Enough with this classic insurance.
Sports Trading Insurance
Back to the betting exchange, where bright minds invented this type of sports trading insurance.
You will come across this variety of insurance under many names. “Lay The Draw with insurance” or “Trading goals with insurance” are just a couple of examples. Regardless of the name, avoid it!
This kind of sports trading insurance involves placing additional bets or trades that promise to offset potential losses from a primary trade.
While this may seem true, our calculations tell us that the real situation is different.
Sports Trading Insurance is bad for your trading
Unfortunately, this form of trading insurance is not only useless, but it is also harmful. And we’ll explain why…
The odds on a betting exchange are perfectly aligned because they are determined by supply and demand, with the exchange acting as a facilitator rather than a bookmaker.
Simply put, the markets are perfectly matched. For example, the Match Odds market corresponds perfectly with the Correct Score market. If you were to bet on all tie scores (dutch 0-0, 1-1, etc.) you will have the same return as if you backed the draw.
Therefore, if you place that insurance type bet on the Match Odds market or any other corresponding market, the chances are the same.
But why do we say that this type of insurance is harmful and not just useless?!
Because, due to the commission applied by betting exchanges, you have an additional loss when you place the insurance bet.
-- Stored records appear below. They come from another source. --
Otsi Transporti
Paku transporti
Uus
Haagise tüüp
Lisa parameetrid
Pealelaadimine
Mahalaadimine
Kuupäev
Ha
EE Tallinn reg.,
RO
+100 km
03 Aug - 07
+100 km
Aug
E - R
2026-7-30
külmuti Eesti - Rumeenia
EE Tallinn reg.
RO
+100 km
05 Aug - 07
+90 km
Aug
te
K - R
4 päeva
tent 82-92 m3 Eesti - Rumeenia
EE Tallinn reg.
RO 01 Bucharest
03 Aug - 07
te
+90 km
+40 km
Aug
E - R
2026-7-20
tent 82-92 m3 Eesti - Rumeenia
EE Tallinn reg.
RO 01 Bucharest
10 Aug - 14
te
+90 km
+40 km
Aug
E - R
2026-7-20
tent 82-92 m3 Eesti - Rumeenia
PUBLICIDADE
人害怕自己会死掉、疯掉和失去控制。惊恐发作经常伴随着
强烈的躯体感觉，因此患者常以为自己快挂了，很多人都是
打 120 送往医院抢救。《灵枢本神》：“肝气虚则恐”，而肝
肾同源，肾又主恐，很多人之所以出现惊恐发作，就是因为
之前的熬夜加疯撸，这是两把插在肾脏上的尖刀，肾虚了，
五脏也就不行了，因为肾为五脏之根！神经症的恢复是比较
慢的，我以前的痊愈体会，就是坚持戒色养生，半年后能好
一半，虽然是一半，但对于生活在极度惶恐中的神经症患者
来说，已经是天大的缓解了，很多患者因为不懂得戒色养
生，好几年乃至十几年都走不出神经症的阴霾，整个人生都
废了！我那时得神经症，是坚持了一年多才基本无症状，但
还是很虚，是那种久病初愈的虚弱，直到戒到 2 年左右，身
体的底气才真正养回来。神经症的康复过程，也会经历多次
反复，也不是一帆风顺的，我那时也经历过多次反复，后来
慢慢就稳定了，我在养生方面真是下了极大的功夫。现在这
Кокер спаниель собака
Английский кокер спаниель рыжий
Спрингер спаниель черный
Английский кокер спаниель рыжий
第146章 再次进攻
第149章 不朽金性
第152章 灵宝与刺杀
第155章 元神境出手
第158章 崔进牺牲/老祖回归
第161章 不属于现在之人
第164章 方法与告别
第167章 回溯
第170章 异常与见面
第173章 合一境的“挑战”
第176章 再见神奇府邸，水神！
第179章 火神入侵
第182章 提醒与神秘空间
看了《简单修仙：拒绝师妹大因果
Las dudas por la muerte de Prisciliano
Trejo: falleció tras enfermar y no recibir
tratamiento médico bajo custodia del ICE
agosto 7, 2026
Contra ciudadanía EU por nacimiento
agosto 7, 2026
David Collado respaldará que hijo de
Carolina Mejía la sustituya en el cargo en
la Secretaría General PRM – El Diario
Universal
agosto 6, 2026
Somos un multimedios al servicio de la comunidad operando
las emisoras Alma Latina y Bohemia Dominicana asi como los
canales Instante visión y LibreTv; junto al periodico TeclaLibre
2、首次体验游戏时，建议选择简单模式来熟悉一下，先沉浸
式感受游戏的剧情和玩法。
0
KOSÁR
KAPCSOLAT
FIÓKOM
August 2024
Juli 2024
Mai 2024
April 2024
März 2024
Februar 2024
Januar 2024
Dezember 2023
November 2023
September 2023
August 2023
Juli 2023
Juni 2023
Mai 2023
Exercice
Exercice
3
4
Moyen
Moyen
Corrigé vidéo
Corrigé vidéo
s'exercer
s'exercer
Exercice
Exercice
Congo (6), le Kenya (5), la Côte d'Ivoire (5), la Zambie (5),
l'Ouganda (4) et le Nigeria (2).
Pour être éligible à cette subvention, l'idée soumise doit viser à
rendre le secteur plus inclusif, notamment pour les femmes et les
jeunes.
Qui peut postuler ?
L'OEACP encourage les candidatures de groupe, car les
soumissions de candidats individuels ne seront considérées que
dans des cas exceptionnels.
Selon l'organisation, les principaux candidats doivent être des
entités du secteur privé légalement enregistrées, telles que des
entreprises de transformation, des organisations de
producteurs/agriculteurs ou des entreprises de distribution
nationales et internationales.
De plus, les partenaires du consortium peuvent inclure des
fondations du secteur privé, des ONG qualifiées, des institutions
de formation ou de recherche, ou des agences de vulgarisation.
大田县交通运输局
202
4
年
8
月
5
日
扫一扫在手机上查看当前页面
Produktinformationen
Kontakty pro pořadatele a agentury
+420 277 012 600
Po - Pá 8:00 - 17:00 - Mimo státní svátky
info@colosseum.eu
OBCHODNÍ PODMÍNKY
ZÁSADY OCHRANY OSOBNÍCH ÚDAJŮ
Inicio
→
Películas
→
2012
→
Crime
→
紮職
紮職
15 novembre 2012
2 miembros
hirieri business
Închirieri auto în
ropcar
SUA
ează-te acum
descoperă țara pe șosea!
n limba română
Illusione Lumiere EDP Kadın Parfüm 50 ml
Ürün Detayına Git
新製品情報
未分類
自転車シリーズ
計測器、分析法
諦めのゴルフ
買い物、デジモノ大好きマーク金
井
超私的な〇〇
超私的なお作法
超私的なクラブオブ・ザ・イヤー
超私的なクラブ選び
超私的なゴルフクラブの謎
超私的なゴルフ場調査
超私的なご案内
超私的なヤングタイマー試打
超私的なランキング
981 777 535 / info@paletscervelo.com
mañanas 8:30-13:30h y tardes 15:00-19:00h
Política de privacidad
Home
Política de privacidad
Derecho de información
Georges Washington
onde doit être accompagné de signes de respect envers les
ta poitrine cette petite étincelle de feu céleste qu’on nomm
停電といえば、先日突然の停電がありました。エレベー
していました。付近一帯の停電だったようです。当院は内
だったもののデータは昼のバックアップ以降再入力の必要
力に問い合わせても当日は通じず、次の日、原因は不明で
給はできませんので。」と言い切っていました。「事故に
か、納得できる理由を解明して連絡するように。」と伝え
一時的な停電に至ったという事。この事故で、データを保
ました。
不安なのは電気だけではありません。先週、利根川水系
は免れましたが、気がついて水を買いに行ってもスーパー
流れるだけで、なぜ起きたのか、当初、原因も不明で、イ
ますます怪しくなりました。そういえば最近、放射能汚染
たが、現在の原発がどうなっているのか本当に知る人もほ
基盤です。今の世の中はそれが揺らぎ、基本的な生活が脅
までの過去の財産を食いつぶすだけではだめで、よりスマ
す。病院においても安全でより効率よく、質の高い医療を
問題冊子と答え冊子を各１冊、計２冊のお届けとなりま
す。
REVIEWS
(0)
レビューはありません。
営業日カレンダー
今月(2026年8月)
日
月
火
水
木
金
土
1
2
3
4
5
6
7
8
We know it seems difficult to understand. That is probably why there is the confusion that this type of insurance bet would be useful.
Let’s take a basic example, maybe it will make more sense to you…
With and without insurance
You place a €200 back bet on the home team at odds of 2.00. This means €200 liability for €200 potential profit.
But you want a 50% insurance bet. So you dutch all the correct scores except home wins 1-0, 2-0, 2-1,… and any other home win (see dutching calculator). Because the markets are aligned, you need to risk €100 to earn a €100 potential profit.
Home Team wins
Profit = +€200
Commission (2%) = -€4
Insurance bet = -€100
P/L = +€96
Draw or Away win
Loss = -€200
Insurance bet = +€100
Commission (2%) = -€2
P/L = -€102
If you had placed a back bet with only 50% of the stake on the Home Team, you would have a net income of +€98 or a loss of -€100!
And the ROI is even worse…
P/L = +€96
Investment = €300
ROI = 32%
P/L = +€98
Investment = €100
ROI = 98%
This was a simple example. But any variation of this insurance will bring you the same result, an additional unnecessary loss.
Sports Trading Insurance will harm your profitability. Basically, you pay a commission even when you lose.
Why would such misdirections be given by some of the “experts”? Maybe they want to make their strategies seem more interesting. Or they want to make it harder for you to track the profit obtained.
If you think that the liability is too high, you have two easy alternatives: reduce the risk by placing a lower stake. Or hedge your trade in the same market.
Don’t be fooled by such complicated nice-looking strategies.